I can’t believe no one has said they did the ick dance. I was doing it in my cube just reading this stuff. I don’t do maggots, they are the reason I have trouble eating the really long grain rice. Occasionally I’ll look down at the plate and the twelve year old in the back of my head blurts “Hey! do you know what that looks like?” Eew, ick dance all over again.

Oooooooohhhh Maggot stories!!

I loves me some maggots! So - I was taking a class in immature insect taxonomy at MSU (the insects are immature, not the students - at least that’s what I’m sticking with). Every week in the first half of the semester (Sept - Oct), we would go out on a collecting trip to find various larvae and nymphs. Usually to the woods to get various “in rotten tree” types or “in the grass” types. However one of the classic trips that live in infamy is the “rotting carcass” trips. Yes, we drove the roads of East Lansing looking for rotting carcasses. As soon as someone spotted one - the van pulled over and out popped 10 eager students running for the road kill. Then we had to take turns prodding (P.U.) the particular “specimen” and digging out all the maggots we could find. Bag 'em and Tag 'em!

I have the best memories of that class… And of course there’s the Forensic Entomology class with the dead pig in the field. Bugs are so completely fascinating and horrifying at the same time.

Anyone care to discuss botflies??

Ok, everybody else is afraid of the *other * parts in the movie, the clown, etc. They’re scary too but…

I saw that movie at 10, and that scene has traumatized me ever since. I had dreams about it for years. For years, I would take super-quick showers, just to get out of the bathroom fast.

Mine, too. And I’m Indian, and my SO’s Chinese, so you *know * there’s a lot of rice being eaten in our house. And it’s all long-grain Basmati (I won that battle, hee hee).

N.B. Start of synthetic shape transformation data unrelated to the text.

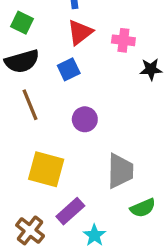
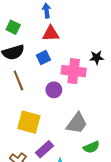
red triangle: (80, 32) -> (51, 34), turned 36
pink cross: (123, 40) -> (74, 71), moved, size x1.6
gray trapezoid: (120, 171) -> (77, 123), turned 35

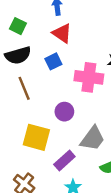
red triangle: (51, 34) -> (62, 33), turned 36
purple circle: (54, 90) -> (64, 112), moved
purple rectangle: (44, 149) -> (64, 161), moved

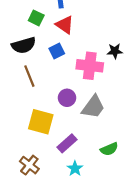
green square: (18, 26) -> (36, 18), moved
gray trapezoid: (93, 138) -> (93, 107), moved

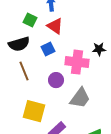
purple circle: (67, 98) -> (56, 80), moved

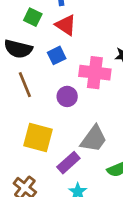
black semicircle: (19, 44) -> (18, 49), turned 30
gray trapezoid: (80, 98) -> (94, 139), moved

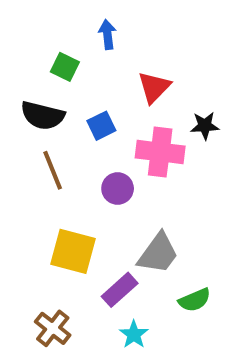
red triangle: (66, 25) -> (154, 87), moved, turned 40

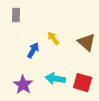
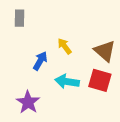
cyan arrow: (55, 79) -> (67, 82), moved
red square: (83, 83) -> (100, 80), moved

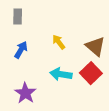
blue arrow: (40, 61) -> (21, 50), moved
red square: (100, 80) -> (91, 73), turned 30

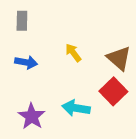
blue arrow: (21, 50) -> (26, 62), turned 70
cyan arrow: (61, 74) -> (76, 108), moved

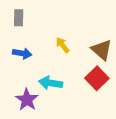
cyan arrow: (76, 108) -> (51, 83), moved

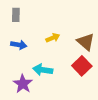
yellow arrow: (62, 45) -> (53, 38), turned 104

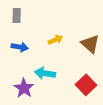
red square: (82, 66) -> (86, 85), moved

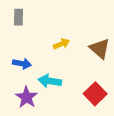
blue arrow: (20, 47) -> (22, 64), moved

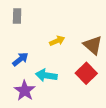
blue arrow: (22, 64) -> (20, 59), turned -49
red square: (95, 94) -> (86, 73), moved

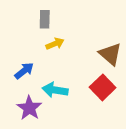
gray rectangle: (17, 16) -> (45, 19), moved
yellow arrow: (57, 41) -> (55, 44), moved

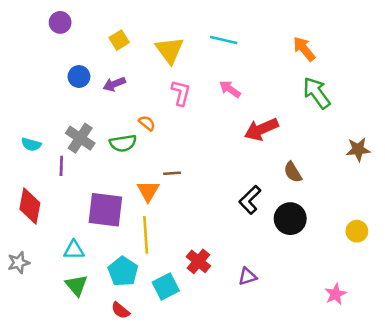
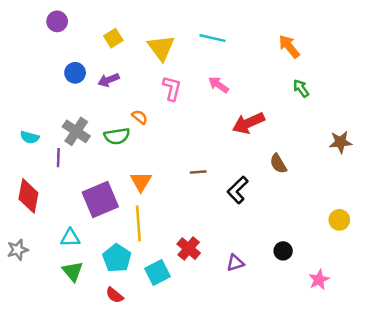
green arrow: (317, 93) -> (301, 88), size x0.6
brown line: (172, 173) -> (198, 172), moved
purple square: (105, 210) -> (100, 200), turned -30
black circle: (290, 219) -> (283, 251), moved, size x0.6

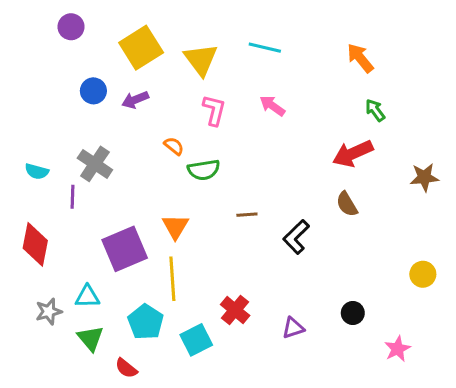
yellow square: (113, 38) -> (141, 48), size x1.8
red arrow: (248, 123) -> (353, 153), moved
green semicircle: (117, 136) -> (204, 170), moved
gray star: (18, 250) -> (49, 312), moved
red semicircle: (115, 295) -> (126, 368), moved

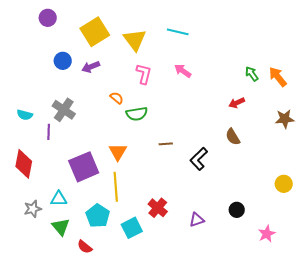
orange arrow: (360, 58) -> (278, 77), moved
red arrow: (353, 153) -> (237, 103), size x0.6

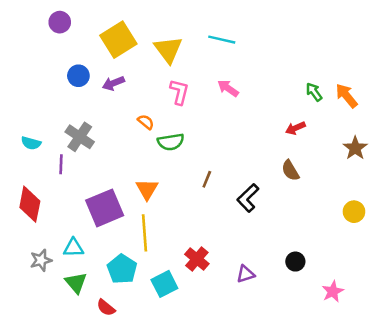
brown star: (285, 119) -> (355, 148), turned -30
brown line: (166, 144) -> (207, 179), turned -64
yellow circle: (284, 184) -> (354, 212), moved

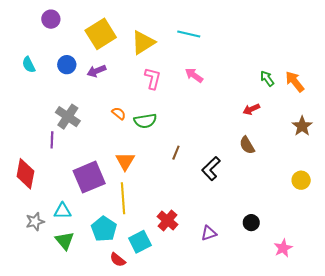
yellow triangle: (168, 50) -> (143, 42), turned 35
orange semicircle: (146, 122) -> (119, 113), moved
cyan semicircle: (31, 143) -> (29, 65), moved, turned 49
red semicircle: (106, 308) -> (118, 260), moved

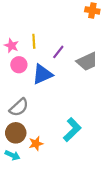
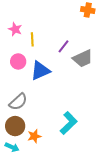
pink star: (11, 46) -> (15, 29), moved
purple line: (58, 52) -> (64, 46), moved

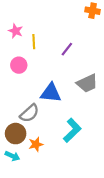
gray trapezoid: (83, 58) -> (87, 83), moved
blue triangle: (40, 71) -> (51, 93), moved, turned 30
gray semicircle: (18, 102) -> (29, 113), moved

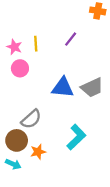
pink star: (16, 31) -> (14, 47), moved
purple line: (67, 49) -> (71, 39), moved
blue triangle: (51, 93) -> (63, 88), moved

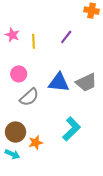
pink star: (14, 47) -> (12, 35), moved
pink circle: (20, 68) -> (19, 74), moved
gray semicircle: (31, 119) -> (29, 97), moved

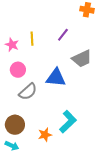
pink star: (12, 35) -> (12, 45), moved
gray trapezoid: (86, 82) -> (82, 59), moved
orange star: (36, 143) -> (45, 135), moved

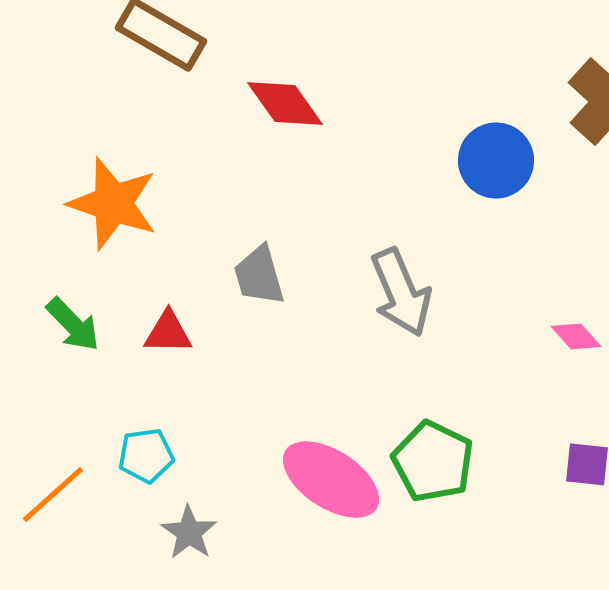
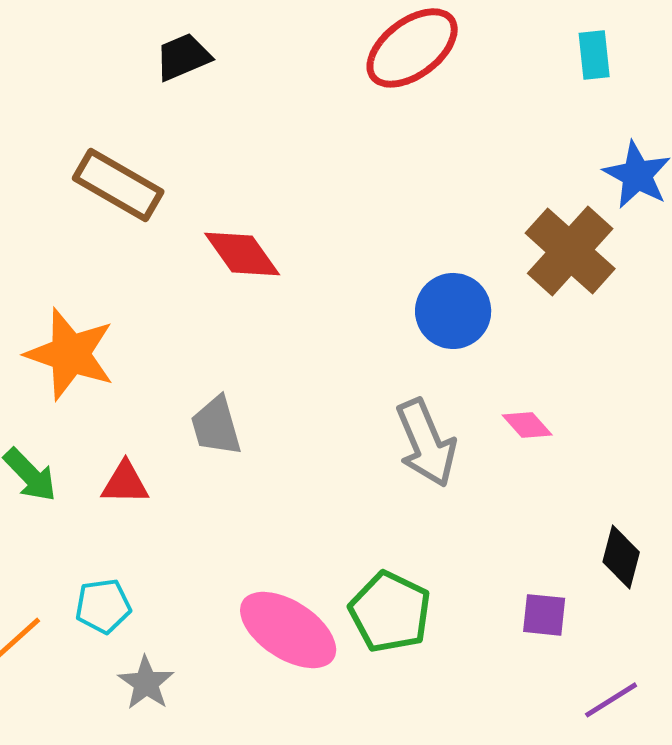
gray arrow: (401, 292) -> (426, 443), moved
pink diamond: (576, 336) -> (527, 425), moved

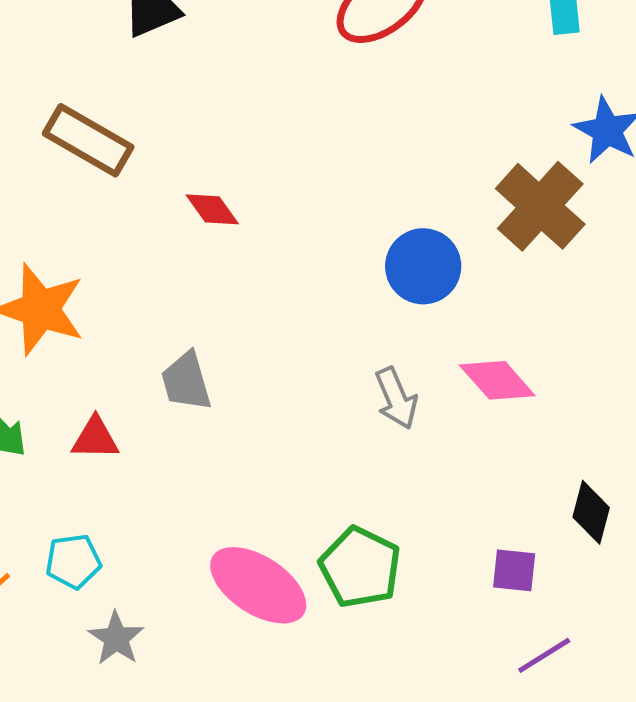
red diamond: (242, 254) -> (212, 209), size x0.7
pink diamond: (527, 425) -> (497, 380), size x1.5
gray arrow: (426, 443) -> (396, 398), size x0.7
purple line: (611, 700) -> (544, 655), moved

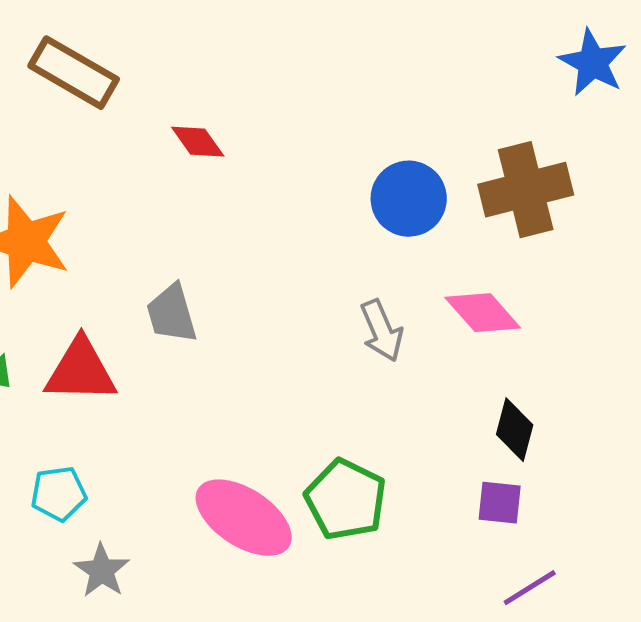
brown cross: (540, 206) -> (526, 190), moved, turned 34
red triangle: (95, 438) -> (81, 371), size x1.5
black diamond: (591, 512) -> (515, 430), moved

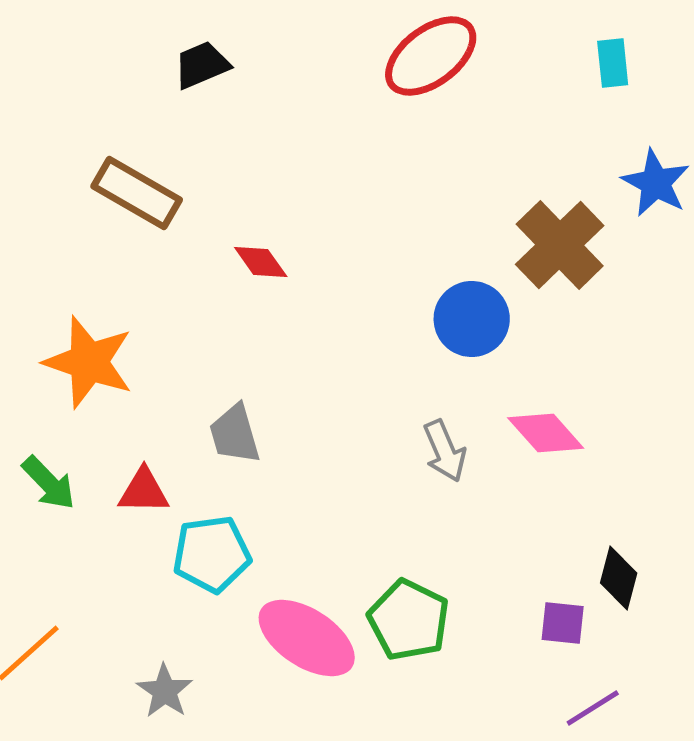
brown cross: (526, 190) -> (560, 245), moved, turned -30
red triangle: (81, 371) -> (144, 491), size x0.7
black diamond: (515, 430) -> (619, 578), moved
cyan pentagon: (59, 494) -> (212, 554), moved, size x1.4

Ugh. Reading these stories, I totally had a mini puke (you know, when you puke a little, but swallow it back). I HATE maggots. And roaches. I like all other bugs; spiders, worms, slugs; no problem. I mean, I really like worms, I think they’re cute. But no maggots, no roaches.

My maggot story…

Near my house as a child, there was a nice park with a largish lake. I used to play there all the time. When I was about 8 I was playing near the lake and I saw a small rabbit sitting near the lake, sort of half in the cattails. It was facing the lake, so I started to kinda sneak up on it. I just wanted to see it up close, you know? So I’m sneaking up, waiting for the moment when it bolts and I just keep getting closer and closer. Now, I’m being really slow and quiet, so even though I’m a bit surprised its letting me get this close, in my 8 year old brain it makes sense. Finally I’m right next to it, and at this point I sort of freeze. It was so pretty. I mean, I could only see its back and tail, but it was pretty and soft looking, and I could see it breathing. I think I was sort of scared, too, because even though its only a rabbit I was nervous about what would happen if I startled it. Finally I reach out and start to gently pet its back. And when I do, it rolls over.

Someone had shot it in the face. About half its head was gone, and it was FULL of maggots. That’s what made it look like it was breathing; all the thousands of maggots inside the fur crawling around. When it fell over a whole pile of them sort of poured out of the eye socket and head hole onto my shoes. I puked all over myself and ran home. It was probably one of the worst things that’s ever happened to me.